The problems between the guerrillas and the residents of Sherman had grown worse. The bushwhackers resented the townfolk’s
seeming lack of gratitude for their defense of them against the Yankee nation. They were bitter about the constant protests to Quantrill
and General McCulloch, mostly about misdeeds the bushwhackers
saw as harmless fun. They were outraged by price gougings for
everything from blacksmithing to supplies to restaurant meals to
saloon whiskey. When the girls at the Purple Moon tried to raise
their prices too, George Todd and Dave Pool said they would tie
every one of the bitches to a bed and burn the place down before any
of their men would pay a penny more to get laid. The girls had said
nothing more of a price increase.
For their part, the good citizens complained of the bushwhackers’ increasingly brute misconduct, of their nightly drunken howlings
and terrorizing of the town. They had no respect for private property. They held shooting contests and horse races in the streets, and
they bullied and sometimes thrashed any man who made objection.
To try to occupy the guerrillas and keep them out of Sherman for
a time, General McCulloch had ordered Quantrill to go in hunt of
Confederate deserters, whose number had been increasing through
the winter.
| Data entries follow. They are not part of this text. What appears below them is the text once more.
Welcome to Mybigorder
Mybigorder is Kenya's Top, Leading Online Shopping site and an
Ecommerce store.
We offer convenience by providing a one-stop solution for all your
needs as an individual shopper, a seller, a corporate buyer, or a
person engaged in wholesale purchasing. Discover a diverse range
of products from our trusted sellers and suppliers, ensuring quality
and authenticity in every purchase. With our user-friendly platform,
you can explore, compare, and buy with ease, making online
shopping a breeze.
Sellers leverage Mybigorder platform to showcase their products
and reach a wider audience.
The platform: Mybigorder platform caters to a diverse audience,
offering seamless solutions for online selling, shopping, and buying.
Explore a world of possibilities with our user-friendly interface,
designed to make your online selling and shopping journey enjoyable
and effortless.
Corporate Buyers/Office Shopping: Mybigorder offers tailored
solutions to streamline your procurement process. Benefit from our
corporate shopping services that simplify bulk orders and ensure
Quantrill had replied that he’d be proud to take on the
mission but could not begin right away because most of his men
were suffering from the flu. McCulloch was suspicious, but there
wasn’t much he could say except for Quantrill to get started as soon
as possible. When Quantrill told the men about the exchange of messages with McCulloch, they all laughed and affected to have bad
coughs.
“He wasn’t about to make the company go hunting deserters,”
Butch Berry said. “He knows the boys don’t fault any fella who takes
leave of the regular army and all its rules and regulations. Hell,
there’s a couple of dozen deserters in the company.”
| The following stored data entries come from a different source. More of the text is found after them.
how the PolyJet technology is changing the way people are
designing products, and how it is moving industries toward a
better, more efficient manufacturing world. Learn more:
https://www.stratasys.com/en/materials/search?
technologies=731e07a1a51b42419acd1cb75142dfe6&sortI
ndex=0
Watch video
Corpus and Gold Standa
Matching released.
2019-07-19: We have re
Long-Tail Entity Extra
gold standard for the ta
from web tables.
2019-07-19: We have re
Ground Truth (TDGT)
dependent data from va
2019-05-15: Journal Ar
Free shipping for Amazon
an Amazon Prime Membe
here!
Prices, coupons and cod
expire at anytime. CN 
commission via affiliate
Jim said there was more to it than that. Quantrill knew how popular George Todd had become with the men, especially the younger
and wilder ones, and he was doing all he could to keep himself in
favor with them too.
“True enough,” Butch said. “The trouble is, there’s lately been
more townfolk complaints about robberies and bullyings and such.
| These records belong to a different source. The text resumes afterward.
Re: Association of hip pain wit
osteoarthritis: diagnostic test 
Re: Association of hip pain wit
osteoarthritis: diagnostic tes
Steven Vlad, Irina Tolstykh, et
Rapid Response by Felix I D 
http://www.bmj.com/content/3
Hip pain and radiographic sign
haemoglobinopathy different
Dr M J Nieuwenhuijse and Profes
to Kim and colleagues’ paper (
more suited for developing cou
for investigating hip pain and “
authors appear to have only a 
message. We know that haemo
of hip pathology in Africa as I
And Todd’s been letting the boys get away with it. If Quantrill puts a
stop to it, a lot of the boys’ll get blackassed. If he doesn’t make them
quit, he’ll look like he’s scared of standing up to Todd.”
“
The sun arced higher every day. The frozen creek cracked open, then
broke apart in the forming current. The snow thinned, lingered in
patches, then was gone for good. The hard ground commenced giving way to mud. The air softened. The trees put forth their first
leaves. Bill regarded the burgeoning greenery and could not help
thinking that it would soon enough grow its way up to Missouri.
On a late and chilly afternoon of red sunlight filtering through
the new leaves, Jim Anderson and Butch Berry arrived at the cabin
with urgent news. Quantrill had arrested one of his own men, Payne
Jones, for the murder of a Confederate officer, a major related to Ben
Christian, the hotel owner and Quantrill’s close friend.
The way Jim and Butch had heard the story, Payne Jones had
played in a high-stakes poker game in the hotel one night and the
major came out the big winner. Two days after that the officer was
found dead on the south bank of the Red River, shot a bunch of
times and robbed of his money, his eyes eaten by the crows. Everyone figured river bandits had done him in, but a few days later
Quantrill found a letter under his door from a bushwhacker named
Phillips who confessed to helping Payne Jones do the killing. Phillips
claimed that when the major left the hotel to go back to his camp, he
and Jones had caught up to him at the river and shot him and took
his purse. But Jones reneged on his promise to split the money and
kept the larger share for himself because the robbery had been his
idea. So Phillips wrote the confession and left it for Quantrill and
sneaked away in the night. The letter said that the major’s purse had
a white star stitched on it and one of its points was missing, and if
Quantrill searched Payne Jones’ possibles he’d likely find it.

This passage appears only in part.